The global mean temperature in 2021 was around 1.11 ± 0.13C above the 1850–1900 pre-industrial average.

This is less warm than some recent years due to the influence of La Niña conditions at the start and end of the year.

The most recent seven years, 2015 to 2021, were the seven warmest years on record.

Global mean sea level reached a new record high in 2021, rising an average of 4.5mm per year over the period 2013–2021.

2021 marked one of the biggest ice melt years for Greenland in recorded history

The Antarctic ozone hole reached a maximum area of 24.8 million square kilometres in 2021.

This unusually deep and large ozone hole was driven by a strong and stable polar vortex and colder-than-average conditions in the lower stratosphere.

Greenland experienced an exceptional mid-August melt event and the first-ever recorded rainfall at Summit Station, the highest point on the Greenland ice sheet at an altitude of 3,216m.

Exceptional heatwaves broke records across western North America and the Mediterranean.

Death Valley, California reached 54.4C on 9 July, equaling a similar 2020 value as the highest recorded in the world since at least the 1930s, and Syracuse in Sicily reached 48.8C.

Hurricane Ida was the most significant of the North Atlantic season, making landfall in Louisiana on 29 August, equaling the strongest landfall on record for the state, with economic losses in the US estimated at $75billion (€71.32bn).

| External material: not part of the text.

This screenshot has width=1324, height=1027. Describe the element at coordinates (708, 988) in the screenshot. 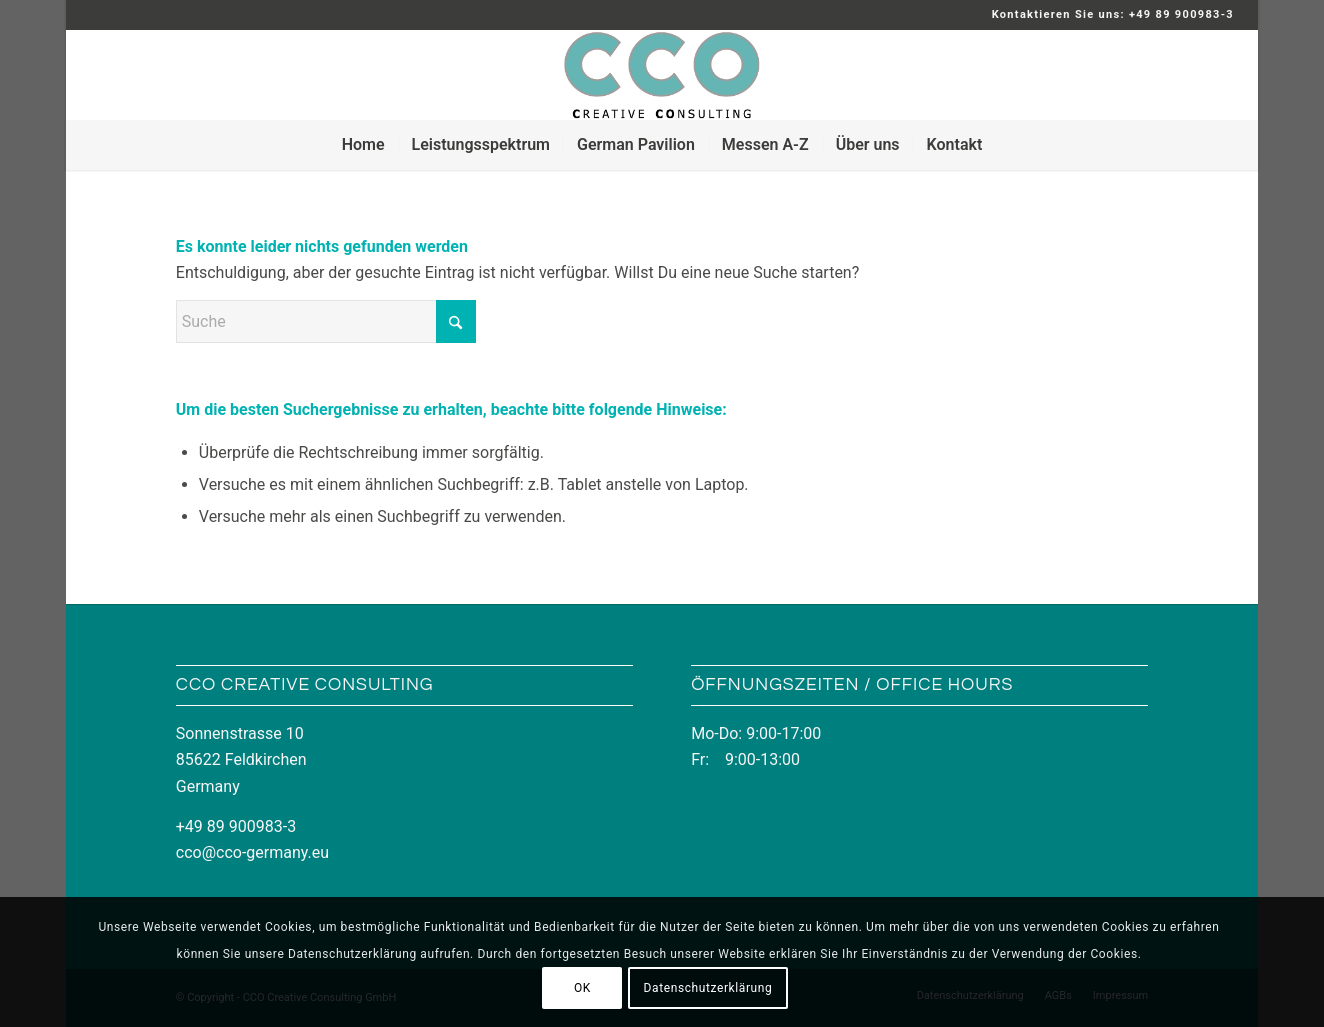

I see `Datenschutzerklärung` at that location.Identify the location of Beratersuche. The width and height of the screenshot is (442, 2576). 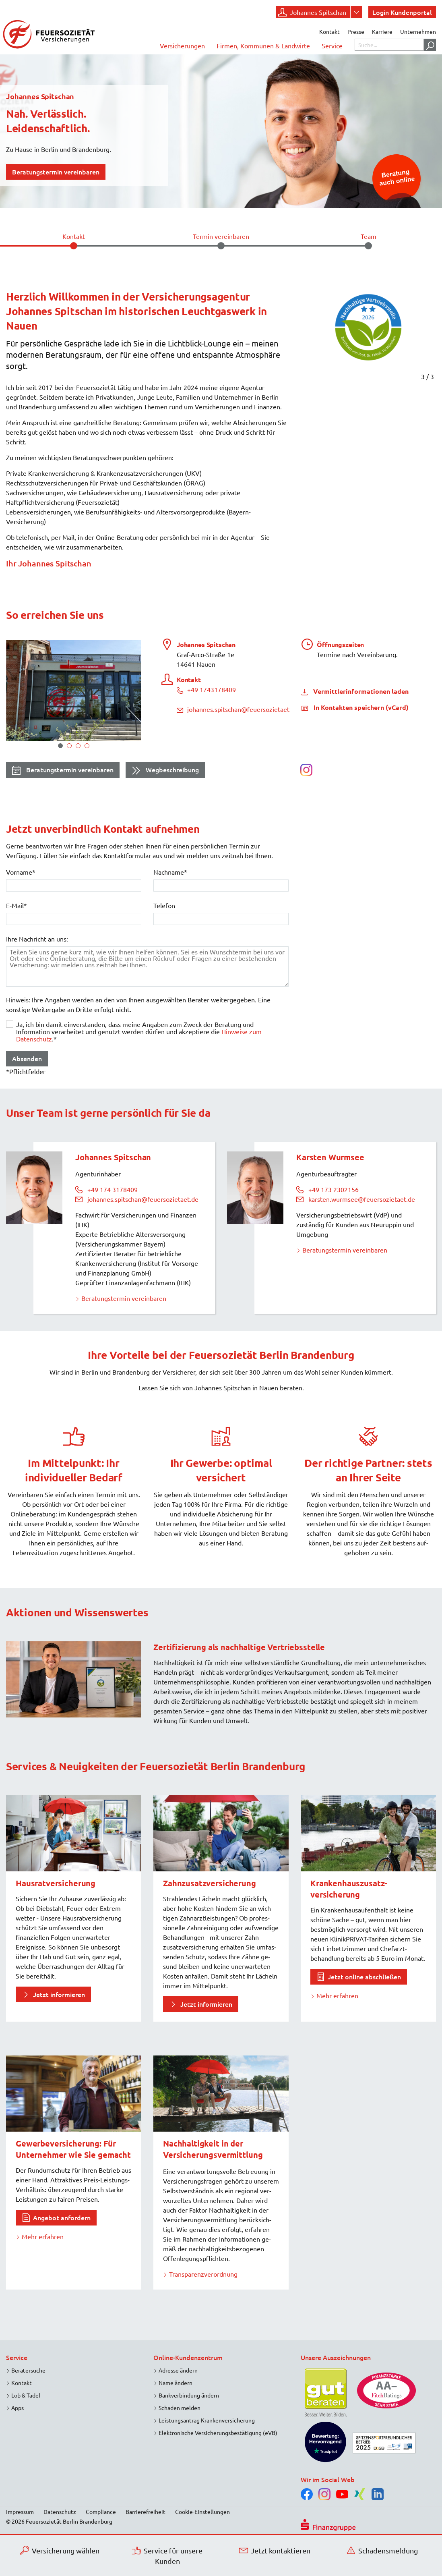
(28, 2370).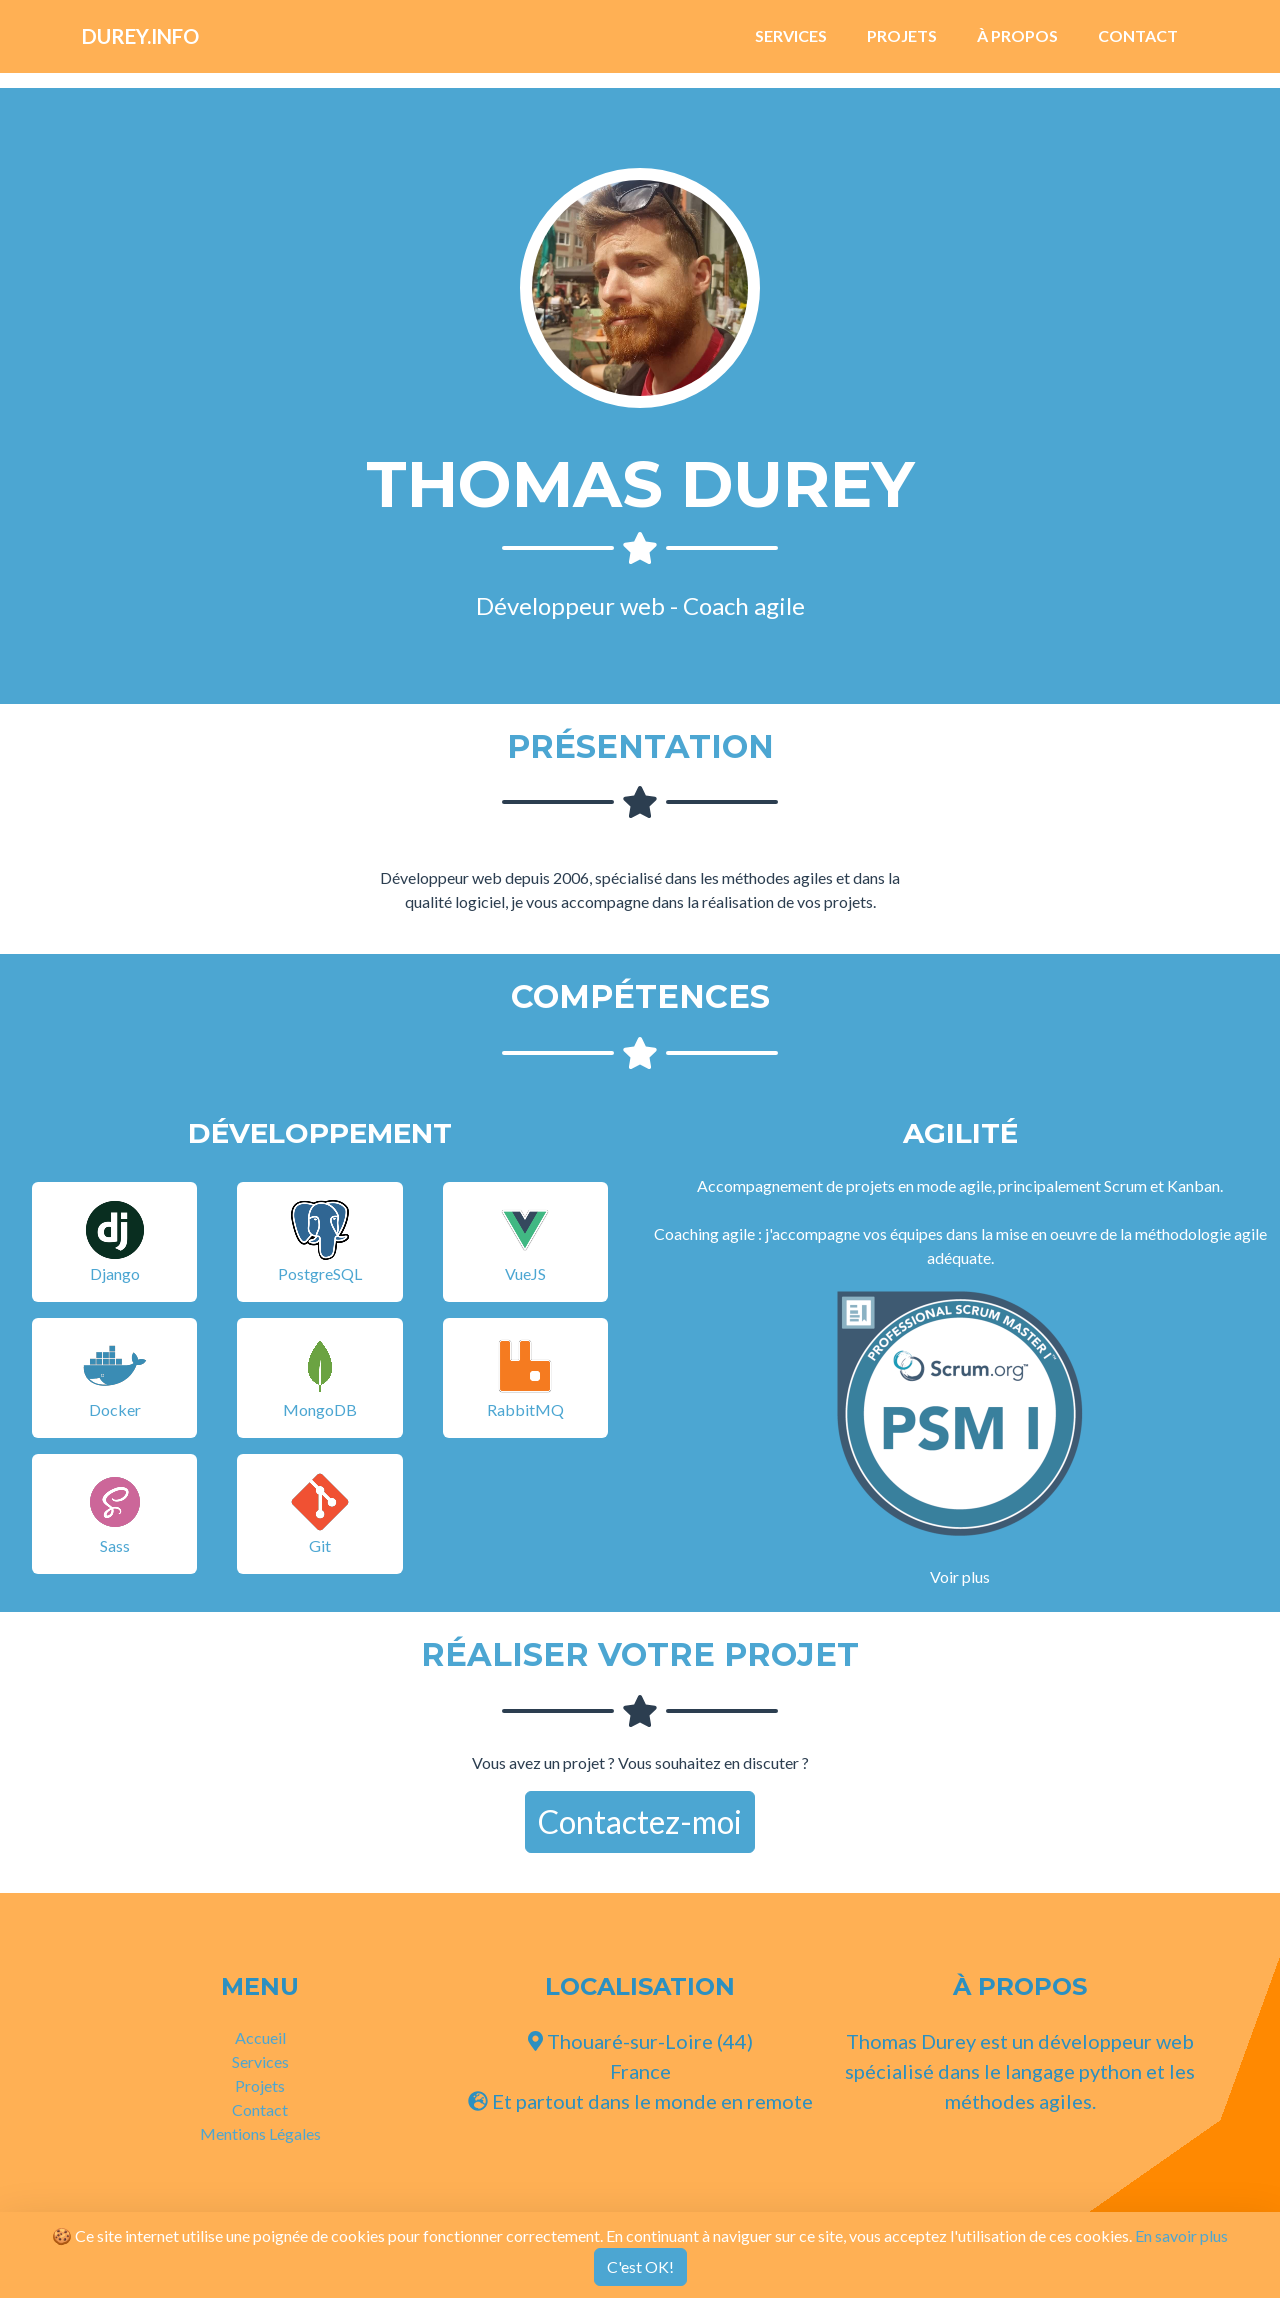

Death Valley, California reached 54.4C on 9 July

Deadly and costly flooding induced economic losses of $17.7bn (€16.8bn) in Henan province of China, and Western Europe experienced some of its most severe flooding on record in mid-July.

This event was associated with economic losses in Germany exceeding US$ 20bn.

Drought affected many parts of the world, including areas in Canada, United States, Islamic Republic of Iran, Afghanistan, Pakistan, Turkey and Turkmenistan.

In Canada, severe drought led to forecast wheat and canola crop production levels being 35–40% below 2020 levels, while in the United States, the level of Lake Mead on the Colorado River fell in July to 47m below full supply level, the lowest level on record.

The compounded effects of conflict, extreme weather events and economic shocks, further exacerbated by the Covid-19 pandemic, undermined decades of progress towards improving food security globally.

Hydro-meteorological hazards continued to contribute to internal displacement.

The countries with the highest numbers of displacements recorded as of October 2021 were China (more than 1.4 million), Viet Nam (more than 664,000) and the Philippines (more than 600,000).